Scientists in London have made a groundbreaking discovery that could revolutionize dental care by using human hair to repair damaged tooth enamel and prevent cavities. The research, conducted by a team at King’s College London, focuses on the use of keratin, a protein naturally found in human hair, skin, and nails. Through laboratory experiments, the scientists have found that keratin can effectively repair early defective dental enamel lesions, restoring both the appearance and mechanical properties of the enamel.

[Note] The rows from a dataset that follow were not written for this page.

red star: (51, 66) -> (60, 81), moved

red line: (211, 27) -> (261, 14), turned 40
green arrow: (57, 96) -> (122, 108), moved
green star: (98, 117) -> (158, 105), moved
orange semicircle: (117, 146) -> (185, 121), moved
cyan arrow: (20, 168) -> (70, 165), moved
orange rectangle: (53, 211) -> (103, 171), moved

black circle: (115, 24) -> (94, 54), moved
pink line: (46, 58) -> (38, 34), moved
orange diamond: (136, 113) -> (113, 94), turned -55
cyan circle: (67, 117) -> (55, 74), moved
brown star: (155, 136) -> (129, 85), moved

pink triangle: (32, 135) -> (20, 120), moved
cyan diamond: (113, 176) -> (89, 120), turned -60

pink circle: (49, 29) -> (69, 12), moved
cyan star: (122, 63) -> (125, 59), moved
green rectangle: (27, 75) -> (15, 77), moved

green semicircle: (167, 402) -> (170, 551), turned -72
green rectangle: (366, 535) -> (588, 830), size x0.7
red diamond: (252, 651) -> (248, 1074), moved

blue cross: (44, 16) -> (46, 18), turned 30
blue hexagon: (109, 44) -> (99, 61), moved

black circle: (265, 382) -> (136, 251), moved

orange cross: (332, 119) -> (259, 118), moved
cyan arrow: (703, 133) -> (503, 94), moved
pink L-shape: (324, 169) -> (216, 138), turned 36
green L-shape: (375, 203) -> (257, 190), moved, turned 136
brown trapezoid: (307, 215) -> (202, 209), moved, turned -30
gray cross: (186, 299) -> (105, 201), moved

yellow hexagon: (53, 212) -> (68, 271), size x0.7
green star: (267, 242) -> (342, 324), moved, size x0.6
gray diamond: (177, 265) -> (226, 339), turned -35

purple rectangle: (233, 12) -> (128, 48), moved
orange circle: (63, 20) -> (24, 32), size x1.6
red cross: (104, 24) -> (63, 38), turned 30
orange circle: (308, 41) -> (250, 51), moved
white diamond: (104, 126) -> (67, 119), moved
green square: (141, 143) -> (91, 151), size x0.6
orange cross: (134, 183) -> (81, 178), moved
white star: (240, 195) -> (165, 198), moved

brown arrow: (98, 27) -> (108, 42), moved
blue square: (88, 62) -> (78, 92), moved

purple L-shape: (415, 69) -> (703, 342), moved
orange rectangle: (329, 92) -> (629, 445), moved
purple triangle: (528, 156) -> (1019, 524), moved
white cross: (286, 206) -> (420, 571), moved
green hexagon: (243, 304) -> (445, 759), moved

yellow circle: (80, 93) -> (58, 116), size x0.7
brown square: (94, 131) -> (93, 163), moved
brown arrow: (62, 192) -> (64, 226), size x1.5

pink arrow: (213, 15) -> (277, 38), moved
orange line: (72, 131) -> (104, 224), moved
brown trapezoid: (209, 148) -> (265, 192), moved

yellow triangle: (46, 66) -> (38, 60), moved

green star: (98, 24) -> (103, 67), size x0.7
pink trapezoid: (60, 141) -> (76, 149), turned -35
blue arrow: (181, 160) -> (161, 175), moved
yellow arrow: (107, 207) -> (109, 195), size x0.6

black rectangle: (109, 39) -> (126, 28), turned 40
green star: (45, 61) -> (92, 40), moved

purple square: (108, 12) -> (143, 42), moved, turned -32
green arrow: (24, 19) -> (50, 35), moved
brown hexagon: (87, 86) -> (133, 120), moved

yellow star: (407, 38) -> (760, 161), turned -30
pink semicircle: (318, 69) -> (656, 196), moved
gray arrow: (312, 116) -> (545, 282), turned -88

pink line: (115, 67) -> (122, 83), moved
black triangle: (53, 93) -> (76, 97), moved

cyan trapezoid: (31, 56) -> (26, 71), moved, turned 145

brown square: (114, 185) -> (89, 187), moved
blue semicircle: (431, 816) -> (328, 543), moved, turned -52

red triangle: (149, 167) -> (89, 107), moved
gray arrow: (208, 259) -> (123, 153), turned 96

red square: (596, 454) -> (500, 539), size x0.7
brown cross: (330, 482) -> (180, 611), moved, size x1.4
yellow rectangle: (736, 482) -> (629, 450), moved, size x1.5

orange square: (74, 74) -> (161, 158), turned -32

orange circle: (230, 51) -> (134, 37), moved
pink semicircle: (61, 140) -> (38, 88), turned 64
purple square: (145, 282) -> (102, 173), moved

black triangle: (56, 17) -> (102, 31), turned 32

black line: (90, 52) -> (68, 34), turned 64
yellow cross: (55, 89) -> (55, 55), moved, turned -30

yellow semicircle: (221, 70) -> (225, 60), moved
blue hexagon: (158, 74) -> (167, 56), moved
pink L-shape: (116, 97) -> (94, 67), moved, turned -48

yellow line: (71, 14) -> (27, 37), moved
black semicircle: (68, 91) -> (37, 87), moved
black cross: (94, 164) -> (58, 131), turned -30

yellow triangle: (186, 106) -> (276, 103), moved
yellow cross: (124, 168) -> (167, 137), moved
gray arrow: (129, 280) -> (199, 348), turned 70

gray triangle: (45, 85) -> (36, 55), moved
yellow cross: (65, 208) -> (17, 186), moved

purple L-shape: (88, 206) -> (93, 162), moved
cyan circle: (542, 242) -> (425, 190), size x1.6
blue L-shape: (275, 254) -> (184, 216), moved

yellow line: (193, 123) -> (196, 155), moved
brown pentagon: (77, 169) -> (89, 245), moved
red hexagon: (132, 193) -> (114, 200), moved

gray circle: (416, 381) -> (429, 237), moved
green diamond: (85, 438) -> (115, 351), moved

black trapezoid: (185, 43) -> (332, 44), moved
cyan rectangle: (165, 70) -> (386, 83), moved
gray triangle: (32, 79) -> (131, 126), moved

The study reveals that keratin forms a crystal-like structure when applied to a tooth surface and exposed to minerals in saliva. This structure then attracts calcium and phosphate, which are converted into a durable layer that mimics natural enamel. This new layer not only seals the nerve pathways, protecting the tooth from further wear but also alleviates sensitivity simultaneously. The potential of this discovery lies in its ability to stop the erosion of enamel caused by daily habits like consuming acidic drinks or insufficient brushing, which are known to lead to sensitivity and tooth loss.
While fluoride is commonly used to mitigate enamel damage, the keratin-based formula has demonstrated the ability to stop the erosion entirely in lab tests. The researchers have also highlighted the sustainability of this innovation, as keratin can be sourced from waste materials such as hair or wool, transforming them into a valuable health product. This could be incorporated into everyday toothpaste or used in dentist-applied treatments in the near future, pending further testing and commercial development.
Despite the promising results, experts caution that the technique is still in its early stages, and more research is needed to determine its scalability for widespread use. Some concerns include the limited thickness of enamel regeneration and the challenges related to the fabrication process. The study, published in the journal Advanced Healthcare Materials, suggests that this could mark a significant step toward truly regenerative dentistry if the keratin-based method proves effective in real-world applications.